At the third order level, solving for the data problem especially with a form of open or shared data solution would (I) reduce the risks of negative climate-related outcomes (ii) allows faster and better innovations and quicker spillover impacts into poorer nations.

A summary might be:

Climate data —> policy makers —> better policy —> ↓ risk

Data—> Investors —> better capital allocation —> ↑ GDP

Data —> Innovators (profit and non-profit) —> New Applications and ideas —> ↑ GDP

Data —> Regulators —> Better Systems Risk management —> ↓ risk

Data —> Sector NGOs —> better industry standards —> ↓ risk

Data —> Availability Anyone —> New ideas —> ↑ GDP

Data —> Availability Anyone —> Better X-risk management ??

Risks: unlike certain areas eg AI technology or virus research, the risks of negative consequences due to the use of climate data are limited and would apply only to the unintended consequences of geo-enginering type innovations that would not be particularly accelerated by better data here.

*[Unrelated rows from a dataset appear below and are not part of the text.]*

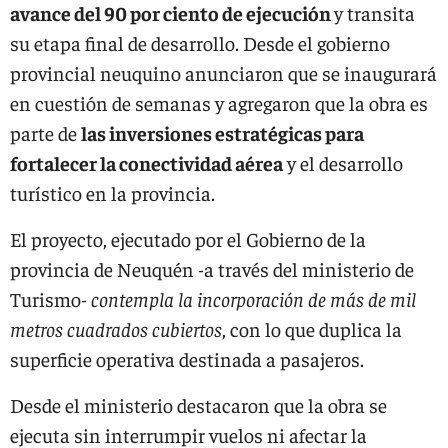
avance del 90 por ciento de ejecución
y transita
su etapa final de desarrollo. Desde el gobierno
provincial neuquino anunciaron que se inaugurará
en cuestión de semanas y agregaron que la obra es
parte de
las inversiones estratégicas para
fortalecer la conectividad aérea
y el desarrollo
turístico en la provincia.
El proyecto, ejecutado por el Gobierno de la
provincia de Neuquén -a través del ministerio de
Turismo-
contempla la incorporación de más de mil
metros cuadrados cubiertos
, con lo que duplica la
superficie operativa destinada a pasajeros.
Desde el ministerio destacaron que la obra se
ejecuta sin interrumpir vuelos ni afectar la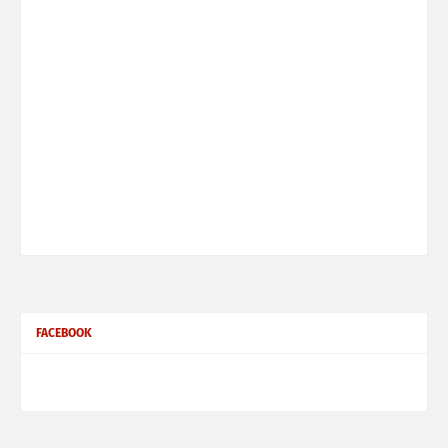
FACEBOOK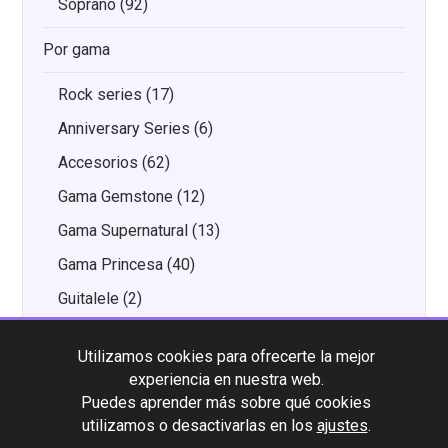
Soprano
(92)
Por gama
Rock series
(17)
Anniversary Series
(6)
Accesorios
(62)
Gama Gemstone
(12)
Gama Supernatural
(13)
Gama Princesa
(40)
Guitalele
(2)
DUBS
(0)
Utilizamos cookies para ofrecerte la mejor
Gama natural
(15)
experiencia en nuestra web.
Gama Royal
(20)
Puedes aprender más sobre qué cookies
utilizamos o desactivarlas en los
ajustes
.
Gama Designer
(19)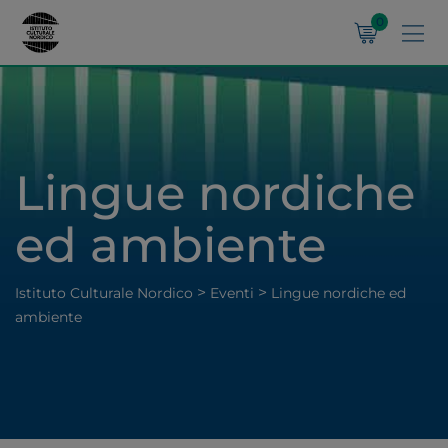
0
Lingue nordiche
ed ambiente
>
>
Istituto Culturale Nordico
Eventi
Lingue nordiche ed
ambiente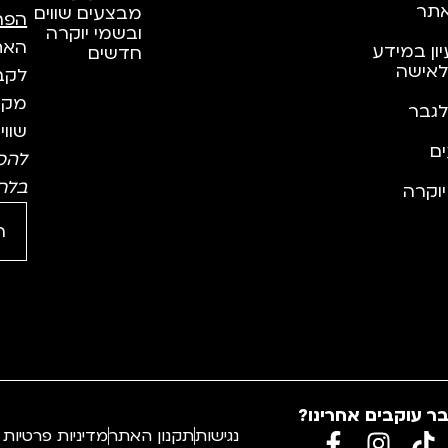
תר
מבצעים שווים
הפר
ובשמי יוקרה
האתר
יון במידע
חדשים
לאישה
לקבל
מקצו
לגבר
שווי
ם
להס
בלח
וקרה
ר עוקבים אחרינו?
נגישות
תקנון האתר
מדיניות פרטיות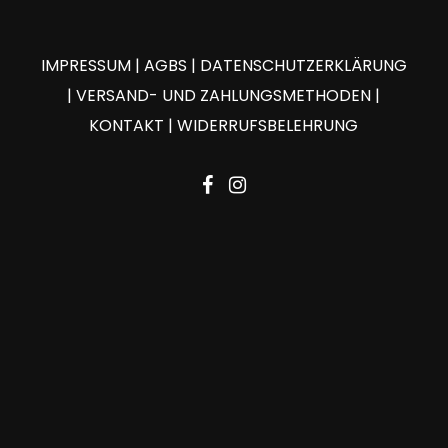
IMPRESSUM
|
AGBS
|
DATENSCHUTZERKLÄRUNG
|
VERSAND- UND ZAHLUNGSMETHODEN
|
KONTAKT
|
WIDERRUFSBELEHRUNG
facebook
instagram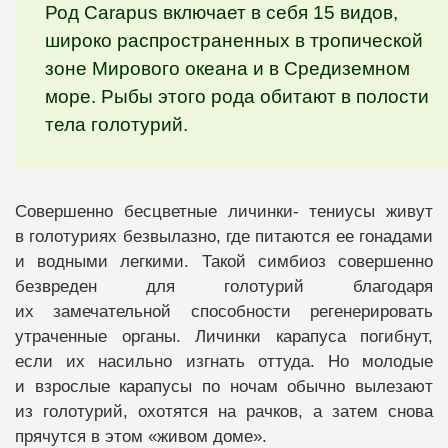
Род Carapus включает в себя 15 видов,
широко распространенных в тропической
зоне Мирового океана и в Средиземном
море. Рыбы этого рода обитают в полости
тела голотурий.
Совершенно бесцветные личинки- тениусы живут
в голотуриях безвылазно, где питаются ее гонадами
и водными легкими. Такой симбиоз совершенно
безвреден для голотурий благодаря
их замечательной способности регенерировать
утраченные органы. Личинки карапуса погибнут,
если их насильно изгнать оттуда. Но молодые
и взрослые карапусы по ночам обычно вылезают
из голотурий, охотятся на рачков, а затем снова
прячутся в этом «живом доме».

In sum, solving for robust open climate data would enable needed innovation, lower catastrophic climate tail risk, and lower overall economic losses.

Importance: high uncertainty but importance seems high.

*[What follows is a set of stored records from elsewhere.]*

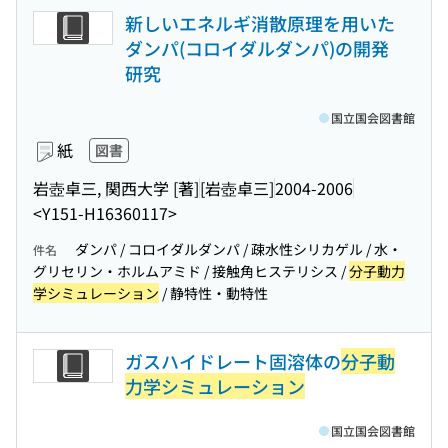
新しいエネルギ消散原理を用いた
ダンパ(コロイダルダンパ)の開発
研究
国立国会図書館
紙
図書
岩壺卓三, 関西大学 [著]
[岩壺卓三]
2004-2006
<Y151-H16360117>
ダンパ / コロイダルダンパ / 疎水性シリカゲル / 水・
件名
グリセリン・ホルムアミド / 接触角ヒステリシス /
分子動力
学シミュレーション
/ 静特性・動特性
ガスハイドレート固溶体の
分子動
力学シミュレーション
国立国会図書館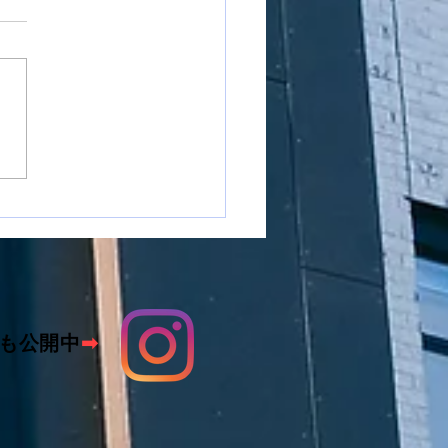
市国府町で窓ガラスフィ
施工をさせて頂きました
も公開中
➡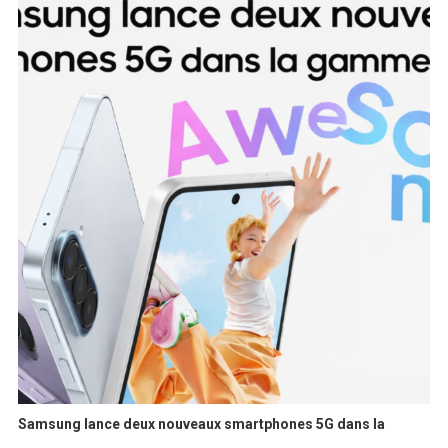
Samsung lance deux nouveaux smartphones 5G dans la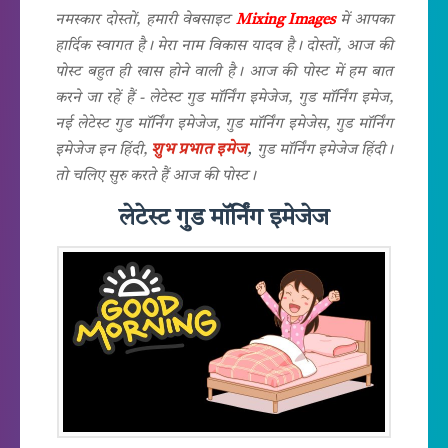
नमस्कार दोस्तों, हमारी वेबसाइट
Mixing Images
में आपका
हार्दिक स्वागत है। मेरा नाम विकास यादव है। दोस्तों, आज की
पोस्ट बहुत ही खास होने वाली है। आज की पोस्ट में हम बात
करने जा रहें हैं - लेटेस्ट गुड मॉर्निंग इमेजेज, गुड मॉर्निंग इमेज,
नई लेटेस्ट गुड मॉर्निंग इमेजेज, गुड मॉर्निंग इमेजेस, गुड मॉर्निंग
शुभ प्रभात इमेज
,
इमेजेज इन हिंदी,
गुड मॉर्निंग इमेजेज हिंदी।
तो चलिए सुरु करते हैं आज की पोस्ट।
लेटेस्ट गुड मॉर्निंग इमेजेज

I rate the importance of this area as high. Solving for this problem could bring climate-related innovations forward 30 years. It would also be of value to governments, policy makers and NGOS.

As a toy example scenario:

  • Assume this data problem is solved by 2060 at our current trajectory.

Given modern day financial and account standards and data took 50 − 70 years (approx 1950 to 2010) to evolve into a state Fin Tech can use them (and are very imperfect still). This seems reasonable.

Say, $100m in funding allowed an OpenClimateData organisation to form and solve this problem by 2030 instead of 2060.

Those extra 30 years of innovation, regulation and superior investor capital allocation could plausible reduce the costs of climate from 10% of world GDP [1]to 9% (for a 10 percent impact) by 2100 (in the order of USD 1tn in value), and plausible could accelerate a positive climate opportunity, eg in new chemical processes or better urban design, by 30 years. If the value of this is 0.1% of GDP it would still be significant at c. USD100bn in value.

This would also lower the negative tail risks from the worse impacts of climate.


Estimates here are highly uncertain and changes here would impact your view.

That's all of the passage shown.